White Pass (mile 2295) to Bumping River (mile 2309)
Iceman’s rattling pick up truck pulls to a stop at White Pass and I struggle to extract myself from the tiny back seat.
As Starman drags our bags from the truck bed I try and count the tents across the street, bunched up like an impromptu city they are the accomodations for the fire crews working on the fires burning just south of us in Goat Rocks Wilderness. Gear assembled we wave goodbye to Iceman as he eases his car onto the road. Almost immediately the truck is out of sight, consumed by the thick fire smoke, we turn and walk into the Kracker Barrel–a combination gas station and convenience store, not to be confused with the Midwestern diner, a fact that has been disappointing thru hikers for years. Despite their lack of diner food, they will hold a hikers resupply package and have free WiFi. Which really, is all I need at this point.
We while away a few hours in the Kracker Barrel before finally deciding that it really is time to get hiking and force ourselves out the door. Outside the world is colored the terrible orange grey I’ve come to associate with fires. I can feel the smoke snaking into my lungs with each breath and I marvel at how close tenacity and stupidity lie to each other on the spectrum of adventure travel. While expectation and reality can seem as disparate as day and night. Before getting on trail my biggest concern about Washington was that it would be rainy, cold, and miserable the entire time, with nothing to look at but clouds and trees. I never foresaw that we’d be dealing with one of the driest and hottest summers on record with endless forest fires and smoke. Though I guess I was right about not being able to see anything, I was just wrong about the cause.

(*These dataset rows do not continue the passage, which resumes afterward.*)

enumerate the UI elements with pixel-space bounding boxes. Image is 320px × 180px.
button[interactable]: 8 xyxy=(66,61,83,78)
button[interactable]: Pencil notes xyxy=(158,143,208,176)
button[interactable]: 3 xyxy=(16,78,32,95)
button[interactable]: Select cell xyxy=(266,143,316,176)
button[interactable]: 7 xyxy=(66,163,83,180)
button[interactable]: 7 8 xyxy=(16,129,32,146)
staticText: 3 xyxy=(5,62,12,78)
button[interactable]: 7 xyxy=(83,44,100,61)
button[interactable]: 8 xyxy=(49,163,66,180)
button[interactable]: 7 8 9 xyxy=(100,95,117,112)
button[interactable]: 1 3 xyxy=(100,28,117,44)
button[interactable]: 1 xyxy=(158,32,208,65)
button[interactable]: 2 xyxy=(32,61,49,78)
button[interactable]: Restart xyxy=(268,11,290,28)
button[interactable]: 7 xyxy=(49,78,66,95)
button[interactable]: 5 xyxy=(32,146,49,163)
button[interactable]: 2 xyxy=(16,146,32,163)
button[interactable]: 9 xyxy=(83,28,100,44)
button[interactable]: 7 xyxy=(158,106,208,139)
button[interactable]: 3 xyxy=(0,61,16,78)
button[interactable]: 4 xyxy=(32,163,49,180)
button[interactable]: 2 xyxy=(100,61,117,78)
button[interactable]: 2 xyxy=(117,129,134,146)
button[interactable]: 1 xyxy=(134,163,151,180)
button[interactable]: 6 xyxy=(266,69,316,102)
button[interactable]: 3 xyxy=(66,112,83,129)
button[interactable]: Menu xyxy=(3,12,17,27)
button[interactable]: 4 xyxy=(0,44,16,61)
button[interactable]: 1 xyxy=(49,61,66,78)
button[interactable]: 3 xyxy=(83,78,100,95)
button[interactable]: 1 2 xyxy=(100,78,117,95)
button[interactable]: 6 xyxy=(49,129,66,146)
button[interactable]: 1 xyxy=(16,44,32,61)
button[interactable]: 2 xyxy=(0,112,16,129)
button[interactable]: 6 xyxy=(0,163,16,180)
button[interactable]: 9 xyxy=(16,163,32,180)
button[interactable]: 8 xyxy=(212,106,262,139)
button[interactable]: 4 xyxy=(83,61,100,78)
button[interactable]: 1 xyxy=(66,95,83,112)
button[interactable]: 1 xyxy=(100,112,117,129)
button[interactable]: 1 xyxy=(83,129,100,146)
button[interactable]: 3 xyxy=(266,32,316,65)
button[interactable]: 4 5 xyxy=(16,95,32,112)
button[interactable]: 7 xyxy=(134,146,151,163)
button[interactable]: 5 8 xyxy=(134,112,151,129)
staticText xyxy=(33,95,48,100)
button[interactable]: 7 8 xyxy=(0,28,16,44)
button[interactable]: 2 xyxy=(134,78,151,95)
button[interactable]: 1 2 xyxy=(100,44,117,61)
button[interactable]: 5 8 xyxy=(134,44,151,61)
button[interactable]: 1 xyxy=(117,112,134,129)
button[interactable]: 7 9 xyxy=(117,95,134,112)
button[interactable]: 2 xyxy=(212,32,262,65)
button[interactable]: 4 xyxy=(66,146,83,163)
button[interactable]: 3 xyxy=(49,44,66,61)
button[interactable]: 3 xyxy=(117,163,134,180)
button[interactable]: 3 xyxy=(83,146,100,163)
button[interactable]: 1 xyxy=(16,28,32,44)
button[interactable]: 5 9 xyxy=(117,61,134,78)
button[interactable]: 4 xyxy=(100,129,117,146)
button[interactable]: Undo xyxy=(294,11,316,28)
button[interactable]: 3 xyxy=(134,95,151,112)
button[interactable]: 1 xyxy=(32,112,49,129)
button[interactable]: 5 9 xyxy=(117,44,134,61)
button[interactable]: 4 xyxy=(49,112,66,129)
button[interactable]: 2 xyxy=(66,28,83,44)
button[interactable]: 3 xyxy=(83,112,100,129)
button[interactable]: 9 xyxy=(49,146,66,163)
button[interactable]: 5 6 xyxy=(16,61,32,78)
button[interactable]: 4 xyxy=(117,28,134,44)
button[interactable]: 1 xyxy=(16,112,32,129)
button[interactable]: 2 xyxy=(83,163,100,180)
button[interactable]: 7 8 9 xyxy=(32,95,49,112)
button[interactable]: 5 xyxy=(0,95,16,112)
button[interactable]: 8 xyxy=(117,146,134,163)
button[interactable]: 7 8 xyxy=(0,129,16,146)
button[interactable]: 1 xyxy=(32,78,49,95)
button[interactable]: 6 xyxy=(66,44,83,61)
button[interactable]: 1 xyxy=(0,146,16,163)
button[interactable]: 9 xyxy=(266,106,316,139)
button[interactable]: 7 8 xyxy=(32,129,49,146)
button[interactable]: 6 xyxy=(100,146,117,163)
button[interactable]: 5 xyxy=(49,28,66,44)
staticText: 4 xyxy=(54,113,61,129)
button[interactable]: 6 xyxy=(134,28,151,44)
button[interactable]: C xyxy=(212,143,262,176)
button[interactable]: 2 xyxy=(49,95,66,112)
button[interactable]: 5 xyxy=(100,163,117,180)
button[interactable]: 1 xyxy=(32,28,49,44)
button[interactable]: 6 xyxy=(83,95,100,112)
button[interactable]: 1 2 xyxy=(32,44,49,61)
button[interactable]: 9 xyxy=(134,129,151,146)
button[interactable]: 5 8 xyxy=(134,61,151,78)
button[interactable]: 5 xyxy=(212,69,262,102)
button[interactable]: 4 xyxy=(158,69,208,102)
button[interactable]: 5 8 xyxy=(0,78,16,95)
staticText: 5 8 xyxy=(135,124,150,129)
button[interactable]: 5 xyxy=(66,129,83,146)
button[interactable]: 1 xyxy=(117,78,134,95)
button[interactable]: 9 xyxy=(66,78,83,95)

As we turn from the road to the trail the sound of cars zipping by is replaced by the cool dark of the forest, I resolve to let my expectations go. What else can I do? Mama Nature doesn’t care about my hike, or my desires; it feels unconscionably self absorbed to be upset about the fires when I think about all those dozens of tents set up for the fire crews, about the lives and homes lost in the Karr fire near Redding. Let it go. Let it go. I can’t always change what is.

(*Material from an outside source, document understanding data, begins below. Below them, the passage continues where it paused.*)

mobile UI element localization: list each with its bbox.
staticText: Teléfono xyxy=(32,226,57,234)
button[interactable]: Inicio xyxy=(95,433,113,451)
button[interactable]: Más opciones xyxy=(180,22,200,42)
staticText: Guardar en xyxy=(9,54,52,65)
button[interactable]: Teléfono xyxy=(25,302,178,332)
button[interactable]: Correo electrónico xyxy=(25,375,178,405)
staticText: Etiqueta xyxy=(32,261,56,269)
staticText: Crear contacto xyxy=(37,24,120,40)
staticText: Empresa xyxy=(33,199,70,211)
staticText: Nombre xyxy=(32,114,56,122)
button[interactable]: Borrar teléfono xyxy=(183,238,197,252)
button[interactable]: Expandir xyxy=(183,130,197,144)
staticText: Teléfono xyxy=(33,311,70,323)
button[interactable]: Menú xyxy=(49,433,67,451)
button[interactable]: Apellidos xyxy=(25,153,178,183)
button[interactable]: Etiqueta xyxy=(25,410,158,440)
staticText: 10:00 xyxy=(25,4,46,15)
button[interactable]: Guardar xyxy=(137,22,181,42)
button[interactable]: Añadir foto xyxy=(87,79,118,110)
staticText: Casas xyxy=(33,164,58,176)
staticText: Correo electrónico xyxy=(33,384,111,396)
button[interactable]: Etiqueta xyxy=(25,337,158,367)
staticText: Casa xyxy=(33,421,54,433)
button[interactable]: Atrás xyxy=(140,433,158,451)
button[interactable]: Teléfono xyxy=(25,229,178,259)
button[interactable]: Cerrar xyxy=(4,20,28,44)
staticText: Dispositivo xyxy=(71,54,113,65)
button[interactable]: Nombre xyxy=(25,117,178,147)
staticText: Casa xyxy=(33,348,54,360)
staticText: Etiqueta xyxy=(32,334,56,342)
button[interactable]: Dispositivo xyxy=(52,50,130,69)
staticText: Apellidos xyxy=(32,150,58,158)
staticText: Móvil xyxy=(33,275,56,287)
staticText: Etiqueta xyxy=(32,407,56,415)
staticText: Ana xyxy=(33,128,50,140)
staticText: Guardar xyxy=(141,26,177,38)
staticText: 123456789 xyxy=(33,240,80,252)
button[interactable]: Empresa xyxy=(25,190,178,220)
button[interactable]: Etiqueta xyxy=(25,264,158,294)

We hike 14 relaxed miles through a dark and cool forest. The sky is white with smoke, the trees fencing us in on all sides as they have since Oregon. In the most obvious ways the scenery today is the same as the preceding 500 miles, but my mood is elevated after our days off trail, that makes all the difference on this gloomy afternoon. As we hike, Starman and I discuss everybody we’ve met on trail, who has been injured or quit for other reasons, and if it’s an advantage to hike with your romantic partner, or if hiking as a couple makes it more likely that both of you will go home if one partner does. It certainly seems that way from what we’ve observed. When I think back on everybody we met in the desert and all those who have left the trail, it seems irrationally incredible that made it this far. I’m not sure I would believe it had I not spent all those months hiking it.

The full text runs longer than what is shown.